O Restaurante Nhumba Yathu mostra uma cicatriz do ciclone na sua singular cobertura de capim. O Clube Naútico da Beira, que tem prolongado a sua coma “erosânica”, cedeu ao ciclone e pode ruir. O Naútico é o equivalente a Waterfront ou o Clube Naval, para a gente cá do burgo. O Complexo Tropicana não resistiu. A cadeia de barracas do Estoril não escapou ao efeito devastador do ciclone.

 

Quem conhece a Avenida das FPLM terá certamente a noção do condomínio aberto das Casas Municipais, do Macúti House, e das demais na primeira linha depois do Índico. Outrora eram uma imagem de ternura e felicidade. Hoje são o espelho da agonia de uma cidade que precisa de ser repensada. Talvez este ciclone seja um alerta para um momento de inflexão. Há situações que tornam a cidade fruto de rebeldia, da teimosia.

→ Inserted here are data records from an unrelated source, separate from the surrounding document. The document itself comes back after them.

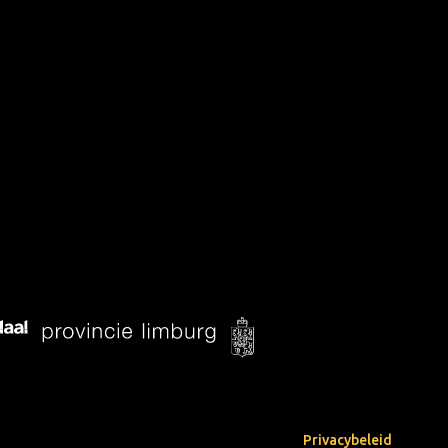
Privacybeleid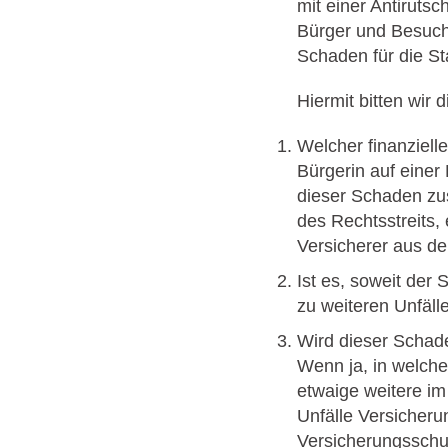
mit einer Antirut
Bürger und Besuche
Schaden für die S
Hiermit bitten wi
Welcher finanziell
Bürgerin auf einer
dieser Schaden zu
des Rechtsstreits, 
Versicherer aus d
Ist es, soweit der 
zu weiteren Unfä
Wird dieser Schad
Wenn ja, in welch
etwaige weitere 
Unfälle Versicher
Versicherungsschu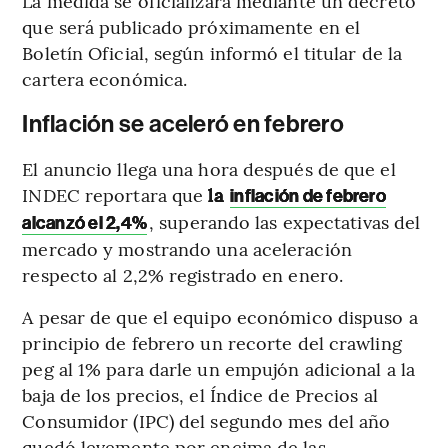
La medida se oficializará mediante un decreto
que será publicado próximamente en el
Boletín Oficial, según informó el titular de la
cartera económica.
Inflación se aceleró en febrero
El anuncio llega una hora después de que el
INDEC reportara que
la
inflación de febrero
, superando las expectativas del
alcanzó el 2,4%
mercado y mostrando una aceleración
respecto al 2,2% registrado en enero.
A pesar de que el equipo económico dispuso a
principio de febrero un recorte del crawling
peg al 1% para darle un empujón adicional a la
baja de los precios, el Índice de Precios al
Consumidor (IPC) del segundo mes del año
quedó levemente por encima de las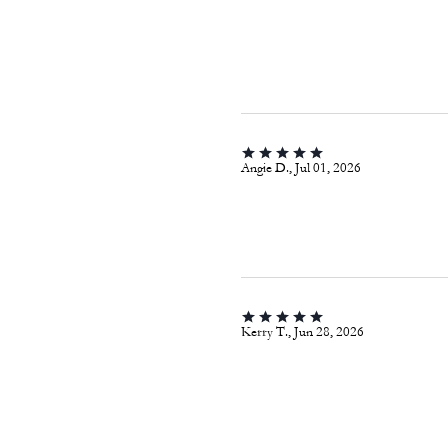
Angie D., Jul 01, 2026
Kerry T., Jun 28, 2026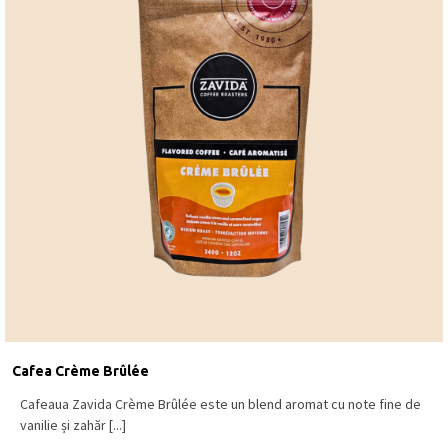
Cafea Crème Brûlée
Cafeaua Zavida Crème Brûlée este un blend aromat cu note fine de
vanilie și zahăr [...]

Foi esta a teimosia que levou os seus fundadores a erguerem-na sobre um pântano.

 

Ciclones mentais

 

A teimosia de erguer a cidade na antiga praia dos Pinheiros, que se estende do Palácio dos Casamentos até nas imediações da Praia Nova, deve ser repensada pelo Município, que vem autorizando a ocupação de terrenos sobre o pântano, sem a observância de um plano antigo a que se sujeitavam os construtores da Ponta-gêa: casas elevadas com uma cave, evitando-se a submersão nas águas. Esse plano devia ser imposto em zonas como Macurungo 2, Estoril, Chota, porque os ciclones são cíclicos e, daqui a tempos, os moradores dos mesmos estarão sujeitos a efeitos colaterais. O ciclone desalojou os moradores do novo bairro de casas precárias da Praia Nova, alguns desses que tomaram de assalto os zincos que voaram de alguns edifícios e obras urbanas, para mitigar o seu sofrimento.

 

Infelizmente, o ciclone mental continua a fustigar a Beira. As famílias que deixaram as suas casas inundadas são afectadas adicionalmente por ondas de roubo e saque que tomou a Beira. Quadrilhas de assalto arruinaram a Minerva da Beira e o Xima Sorvetes, no primeiro não despojando livros, mas televisões, telemóveis, computadores, e no segundo congeladores, maquinaria de bar e restauração. Depois de ceder ao ciclone, a cidade está a ser fustigada por uma onda de assaltos.

 

A Polícia está impotente. As altas hierarquias da PRM e das FADM não acordaram para a dimensão colossal deste problema. Noutros países, os polícias e soldados assomam-se às campanhas de defesa, solidariedade e limpeza. Há que salvar o pouco que resta. O edifício do ARPAC, antigo Clube Chinês da Beira, merece toda a atenção da humanidade, porque a Beira é também património histórico universal.

 

Não fecho esta crónica sem me referir aos pinheiros que tombaram ao longo das dunas da praia. Eram relíquias. A areia das dunas que tomaram as ruas e de locais ermos está sujeita ao saque. Os estabelecimentos de ensino primário, secundários e universitários não escaparam. Os belos Pavilhões de Desportos e do Ferroviário não foram poupados. Por cima disso tudo, a cidade está entregue ao salve-se quem poder. (José Francisco)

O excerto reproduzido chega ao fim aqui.